=== Section Start ===

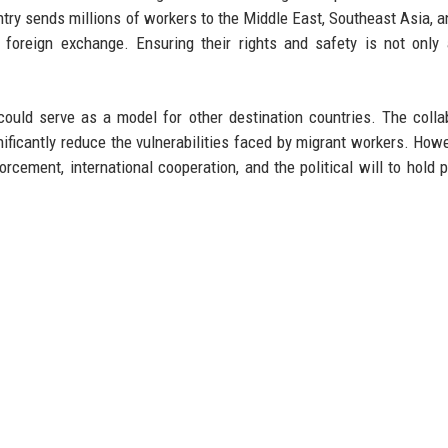
ntry sends millions of workers to the Middle East, Southeast Asia, a
f foreign exchange. Ensuring their rights and safety is not only
ould serve as a model for other destination countries. The colla
ificantly reduce the vulnerabilities faced by migrant workers. Howe
rcement, international cooperation, and the political will to hold 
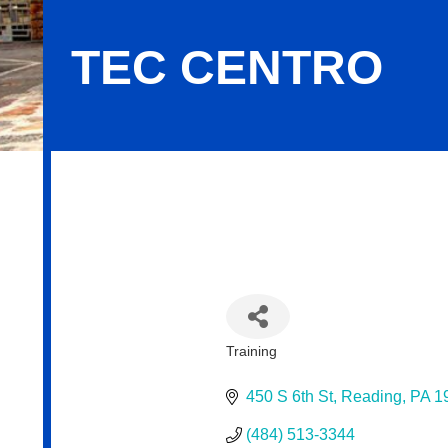
TEC CENTRO
Tec Centro
Training
Categories
450 S 6th St
Reading
PA
1
(484) 513-3344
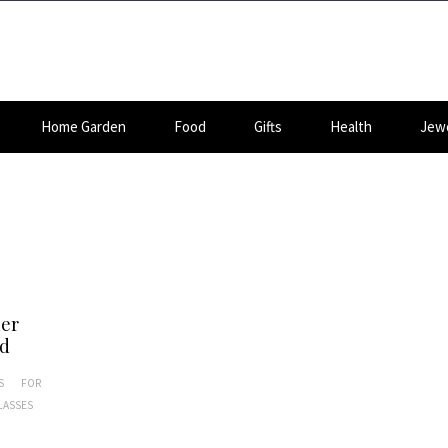
Home Garden
Food
Gifts
Health
Jewe
her
nd
S
FOR
LASSES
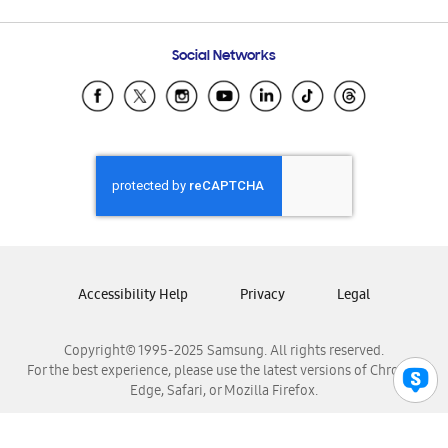
Email Support
Frequently Asked Questions
Samsung Costa Rica
Social Networks
Samsung Ecuador
Samsung El Salvador
Samsung Guatemala
Samsung Honduras
Samsung Nicaragua
Samsung Panamá
Samsung República Dominicana
Samsung Venezuela
Accessibility Help
Privacy
Legal
Copyright© 1995-2025 Samsung. All rights reserved.
For the best experience, please use the latest versions of Chrome,
Edge, Safari, or Mozilla Firefox.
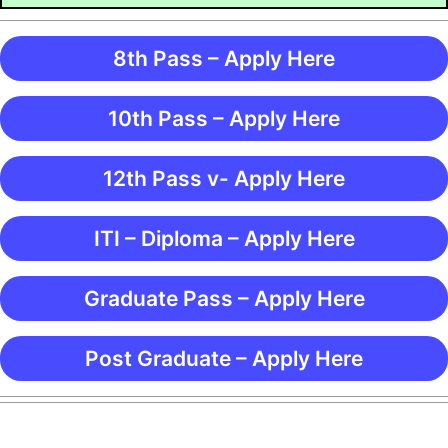
8th Pass – Apply Here
10th Pass – Apply Here
12th Pass v- Apply Here
ITI – Diploma – Apply Here
Graduate Pass – Apply Here
Post Graduate – Apply Here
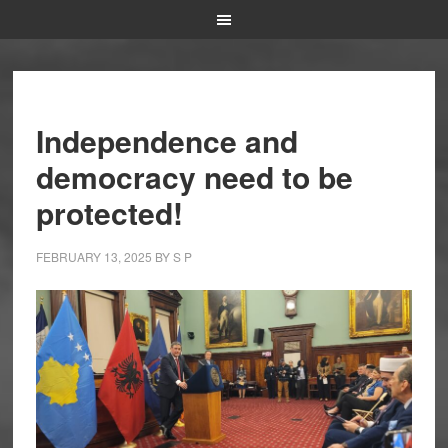
Independence and
democracy need to be
protected!
FEBRUARY 13, 2025
BY
S P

=== Section End ===

- _Task item_
Go through the records above and copy each line where "Apply" is found.

- _Solution_
8th Pass – Apply Here
10th Pass – Apply Here
12th Pass v- Apply Here
ITI – Diploma – Apply Here
Graduate Pass – Apply Here
Post Graduate – Apply Here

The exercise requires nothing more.